On December 21st 2017, in response to their consultation on Tackling Unfair Practices in the Leasehold Market, the Ministry for Housing, Communities and Local Government (“MHCLG”) announced its intention to ban long-term leasehold for newly built houses. There was also a concerted effort to prevent exploitation of leaseholders by stopping onerous leases with aggressively escalating ground rents, the so called ‘ten and fifteen-year doubling’ leases by reducing all future ground rents to a peppercorn (equivalent to a zero financial value).
Reform of the long-leasehold market is necessary because of a lack of clear market-led regulation around ground rents which has in recent times led to onerous terms for certain long-leaseholders and ultimately homeowners.
The Government’s ongoing programme of leasehold reform is continuing and since the inaugural announcements:
- The Law Commission has published a call for evidence to “help make commonhold more common”.
- The Government remains under intense pressure to identify long term solutions to the challenges in the wake of the Grenfell tragedy around fire safety and unsafe cladding and alternatives for commonhold.
- MHCLG fielded questions from the Housing, Communities and Local Government Select Committee and were unable to respond to specific points raised around the unintended consequences of reducing ground rents to a peppercorn.
There remains substantial benefits to having a freeholder which is professionally managed but this is threatened by a potential ban on ground rents and/or their reduction to a peppercorn. For example, a responsible regulated freeholder plays a valuable role in protecting consumers by resolving issues relating to fire safety, ensuring properties are maintained in the long-term interest of residents and managing properties in a professional and efficient manner.

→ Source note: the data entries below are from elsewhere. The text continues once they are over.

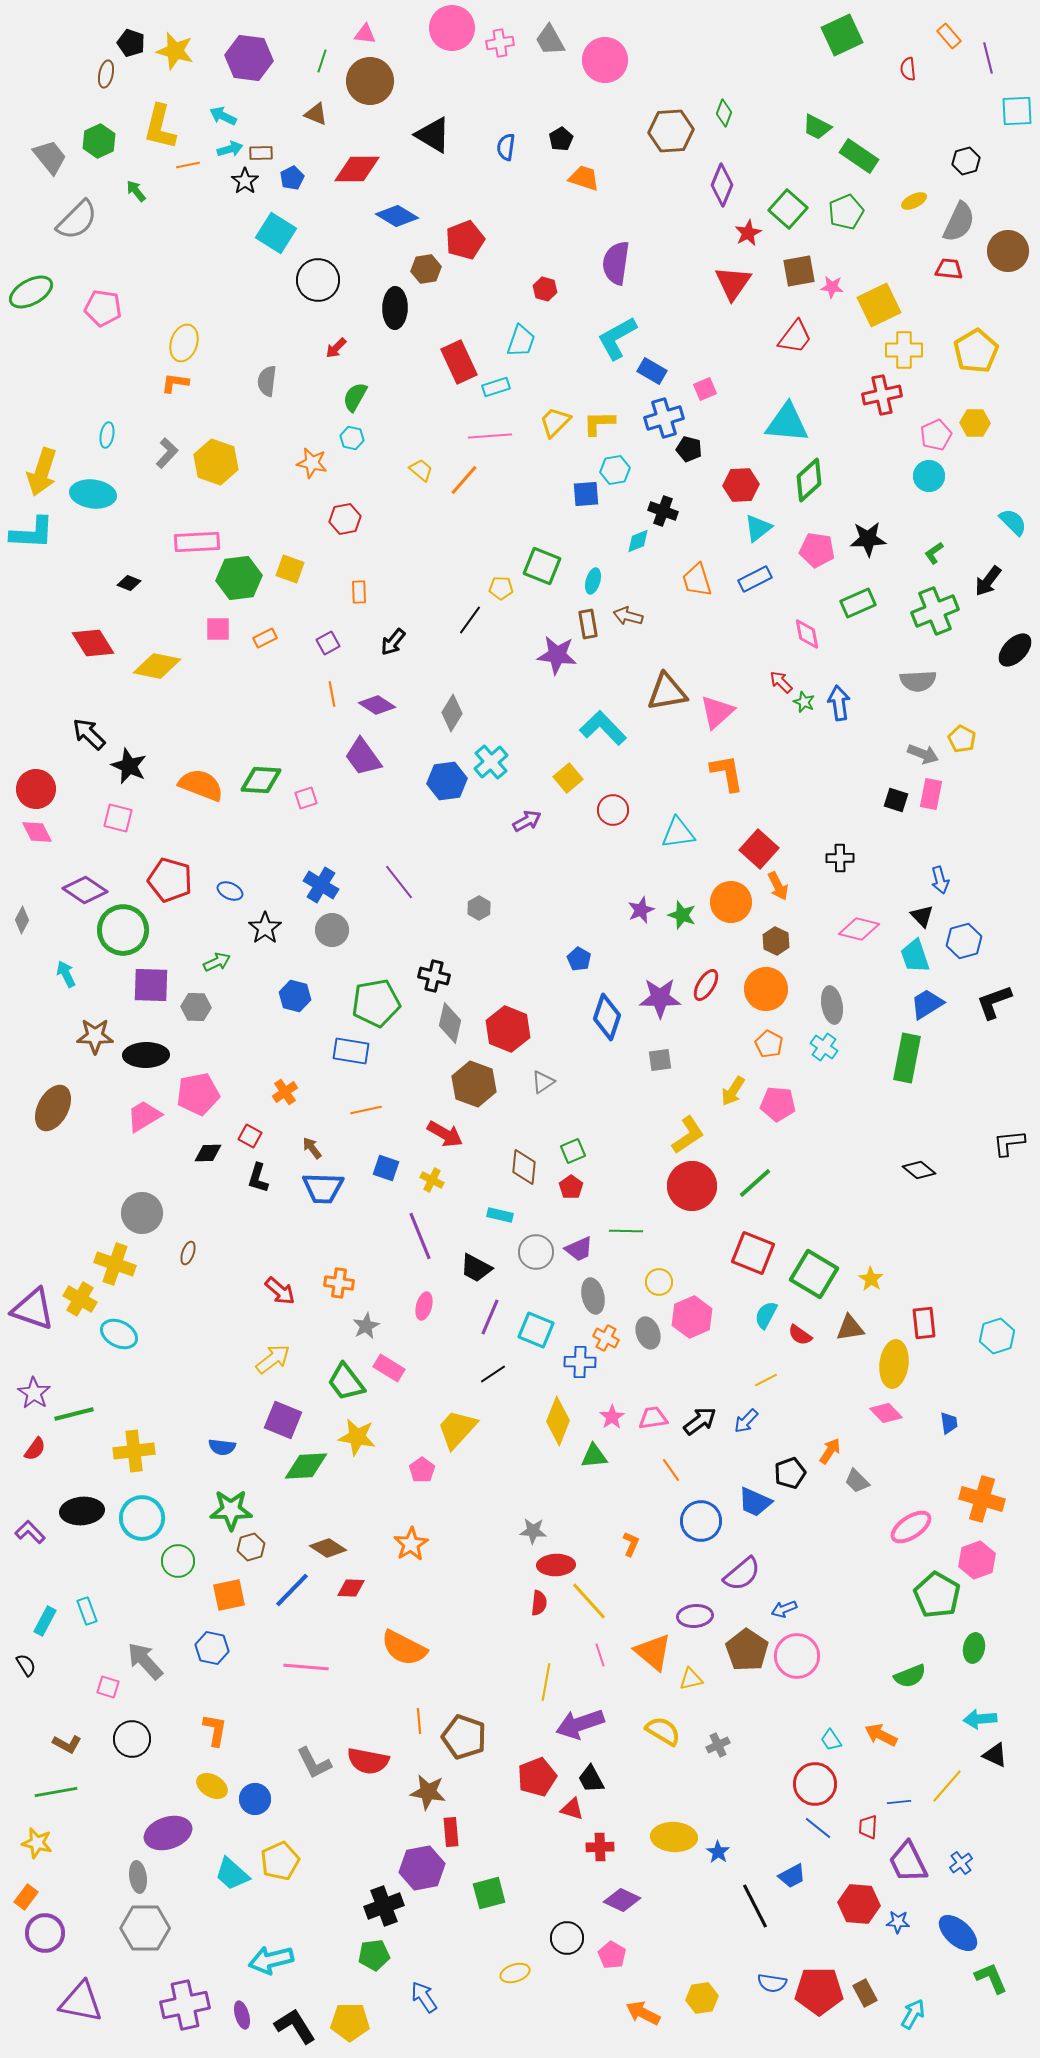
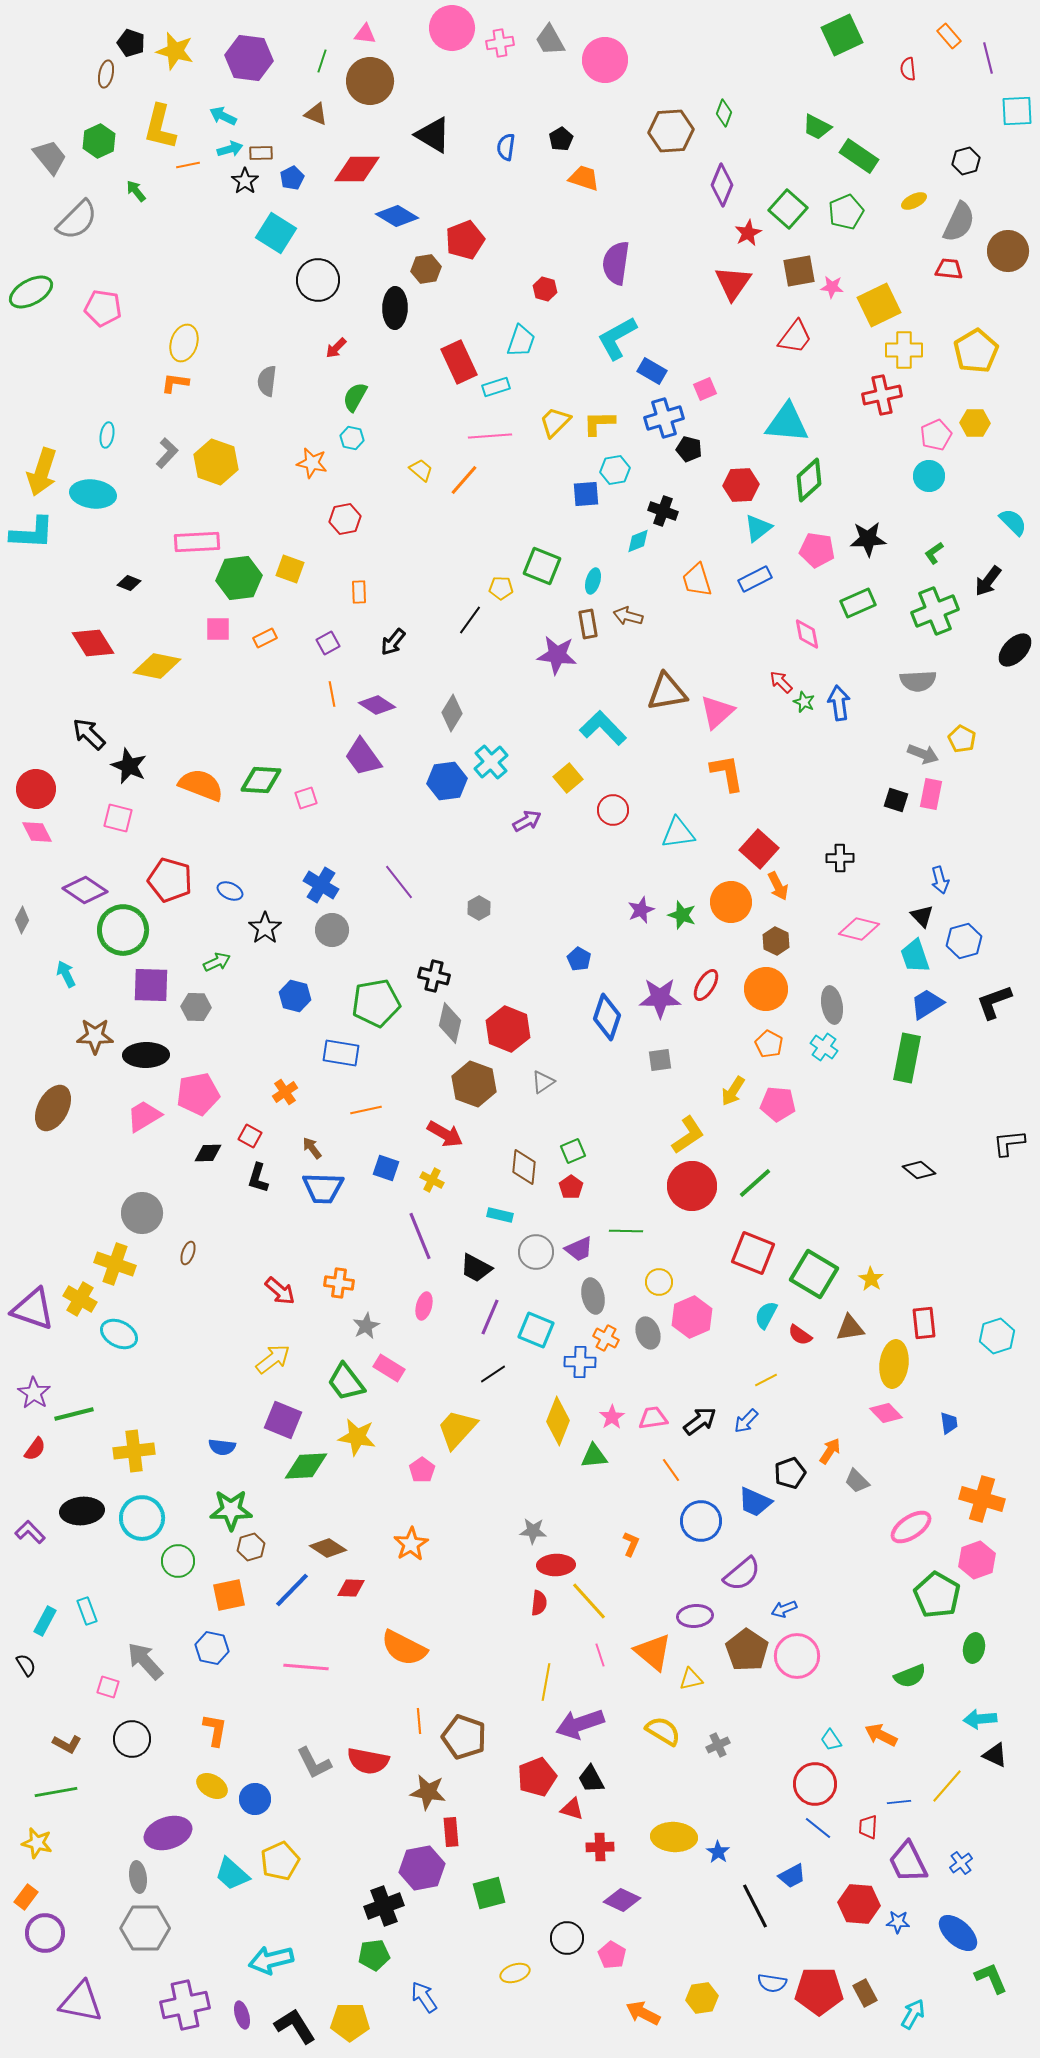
blue rectangle at (351, 1051): moved 10 px left, 2 px down
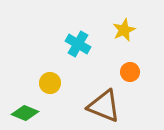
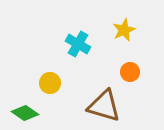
brown triangle: rotated 6 degrees counterclockwise
green diamond: rotated 12 degrees clockwise
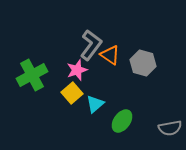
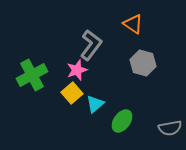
orange triangle: moved 23 px right, 31 px up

However, knee-jerk creation of mandatory residential management or commonhold systems to replace professionally managed freeholders could only serve to exacerbate the Government’s concerns.
Complexities of resident controlled management boards
Implementing a structure where residents are in full control of the management structure of a building – either through Right to Manage (RTM) or Residents’ Manage Companies (RMCs) raises serious concerns, particularly in relation to the management of communal areas for the long term, maintaining complex design structures and plant, resolving resident’s disputes, dealing with complex emergency situations and decisions being made by simple reference to cost rather than safety, deliverability and long-term value for money.
The impact of the elimination of ground rents:
- Impact on affordable housing
The elimination of ground rent will have an impact on a secure pipeline of affordable homes through Section 106 Agreements, including:
- Reduction in the supply of social and intermediate housing following the re-negotiation of Section 106 Agreements/CIL contributions following lower investment values for developers;
- Immediate stagnation in the supply of housing as Section 106 Agreements are renegotiated with local authorities therefore decreasing viability; and
- Increased sale prices as housebuilders seek to redress the loss of investment revenue that could result from the elimination of ground rents. This means housing is less affordable – consumers will need larger deposits or increased borrowing.
- Impact on development finance and land supply
The Government’s proposals could have an impact on the viability of future projects to be undertaken by a housebuilder. There has been limited debate to date about the impact of these reforms on housing supply and the cost of land itself.
There are concerns for investors, including:
- Reassessment of the development viability and affordability of residential and, in particular, mixed use schemes; and
- Increased premiums of plot sales to account for lost ground rent revenue.
There are concerns for developers, including:
- Investors/lenders less likely to provide forward funding for new housing developments if they are not guaranteed from the future receipts provided by ground rents;
- Ground rent on residential land provides long term index-linked income that provides an attractive yield for institutional investors, which allows housebuilders to bid higher on brownfield sites;
- Reluctance to construct complex developments with intricate M&E, as RMC/RTMs do not have the experience, resources or ability to take responsibility for managing such complex plant over the long-term.
- Impact on pension funds
The level of investments in ground rents, as a secured and lower risk investment grade matched liability for pension and life insurance companies, is significant enough to cause a potential knock-on effect. Investors have raised a number of concerns, including:
- Less safe and secure lower risk investments will be sought by institutional investors for investment of pension/life insurance contributions currently allocated to ground rents; and
- A significant pension fund deficit could arise if compensation is not provided for the removal of ground rent in the event of retrospective action from the Government.